Phase II trial in Prostate Cancer
This is the first trial of Aplidin in solid tumours to be carried out in the United States (US). This study will focus on patients with androgen-independent prostate cancer, relapsing or progressing after a previous line of docetaxel-based chemotherapy. The objective of the study is to determine the anti-tumour activity of Aplidin. The schedule is 5 mg/m2 given as a 3 hour intravenous infusion every 2 weeks for up to 12 cycles. 46 patients are expected to be enrolled in the trial.
Despite recent advances in disease management, no curative therapy currently exists for advanced prostate cancer. The available treatments, particularly in androgen-independent disease, are usually limited in terms of the duration of their efficacy. Consequently, median survival is less than 12 months after failure of initial androgen ablation for metastatic disease. Therefore, and particularly because of the high incidence of prostate cancer in the Western world, new therapeutic agents which would either improve tumour control or provide a cure are required.
In 2005, over 230,000 new prostate cancer cases are projected in the US. With an estimated 29,900 deaths, prostate cancer is the second leading cause of cancer deaths in men in the US (2004, Cancer Facts and Figures, American Cancer Society). One in six American men will develop prostate cancer in the course of his lifetime (2004, Prostate Cancer Foundation). In the European Union, the incidence of new prostate cancer cases is around 198,000 each year (Globocan 2002, figures are for 25 EU countries).
Phase II trial in Bladder Cancer
This is a European multicentre study to evaluate the efficacy of Aplidin in patients with advanced or metastatic bladder cancer who have relapsed or progressed after first line chemotherapy. The primary end-point is objective tumour response. Based on the results from Phase I studies, Aplidin will be administered as a 3-hour infusion (5 mg/m2) every two weeks. The number of patients expected to be enrolled is 32.
Bladder cancer is the most common cancer of the urinary tract. The American Cancer Society estimates that more than 60,000 people were diagnosed and 12,700 died of this disease in the United States during 2004 (ACS, 2004). Men are affected three times more frequently than women.
In the EU approximately 111,000 patients are diagnosed with bladder cancer each year and 37,000 die from this disease (Globocan 2002, figures are for 25 EU countries). More than half of the patients with advanced bladder cancer experience recurrences.
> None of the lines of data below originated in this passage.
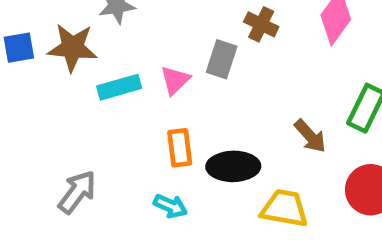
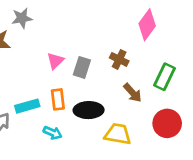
brown cross: (261, 24) -> (119, 59), moved
gray rectangle: (222, 59) -> (82, 67), moved
cyan rectangle: (119, 87) -> (27, 106), moved

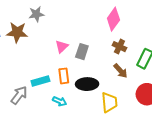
pink diamond: (147, 25) -> (113, 19), moved
brown cross: (119, 59) -> (119, 47), moved
yellow trapezoid: (118, 134) -> (109, 102), turned 75

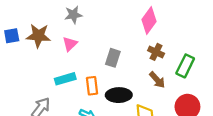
gray star: (36, 14) -> (73, 15), moved
pink triangle: (62, 47) -> (70, 44), moved
cyan rectangle: (40, 81) -> (65, 79), moved

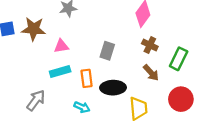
pink triangle: (70, 44) -> (61, 46), moved, turned 35

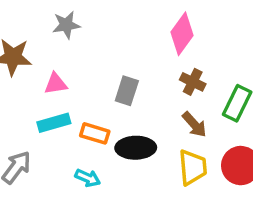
orange rectangle: (87, 78) -> (95, 133), turned -66
yellow trapezoid: (138, 108) -> (193, 167), moved

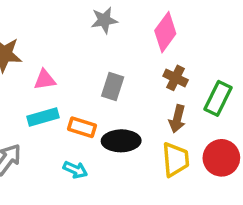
gray star: (66, 25) -> (104, 20), moved
brown arrow: (194, 125) -> (177, 119), turned 56

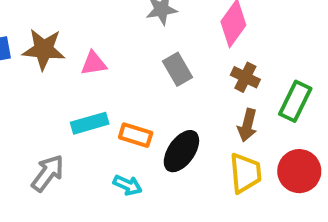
pink triangle: (45, 80) -> (94, 63), moved
gray rectangle: (113, 86) -> (177, 69), moved, turned -48
black ellipse: (121, 141) -> (181, 151), turned -54

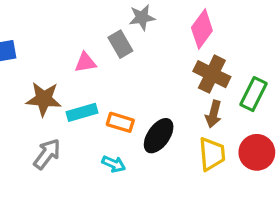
brown star: (44, 49) -> (44, 99), moved
gray rectangle: (177, 69) -> (120, 44), moved
brown cross: (245, 77) -> (212, 74), size x1.5

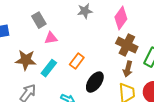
gray rectangle: (120, 44) -> (39, 20), moved
cyan rectangle: (82, 112) -> (49, 68), turned -36
orange rectangle: (120, 122) -> (77, 61), moved, turned -70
Dr M.A. Izquierdo, Director of Clinical Development at PharmaMar, commented: "We are continuing to progress the development of Aplidin in both solid tumours and haematological malignancies in line with our business plan."
Notes to Editors
Aplidin is a cyclic peptide, originally isolated from the marine tunicate Aplidium albicans, currently obtained by total synthesis. It induces apoptosis rapidly and persistently, inhibits VEGF secretion and blocks cell-cycle.
It is currently in therapeutic exploratory clinical evaluation (phase II) in solid and haematological malignancies, including paediatrics. The clinical program involves hospitals in Europe, Canada and the US. Approximately 400 patients have been treated. In preclinical development, human leukaemia, myeloma and lymphoma tumor cell lines were shown to be particularly sensitive to Aplidin. There is no evidence of cross-resistance with commonly used therapeutic agents for haematological malignancies.
Aplidin shows no clinical evidence of relevant bone marrow toxicity. Its side effects are reversible and manageable (including muscular and liver biochemical alterations). Hair loss and oral ulcers are infrequent.
Aplidin was granted Orphan Drug Designations for the treatment of Acute Lymphoblastic Leukaemia in the European Union in 2003 and in the US in 2004. The US FDA and the EC granted ODD also for the treatment of Multiple Myeloma in 2004.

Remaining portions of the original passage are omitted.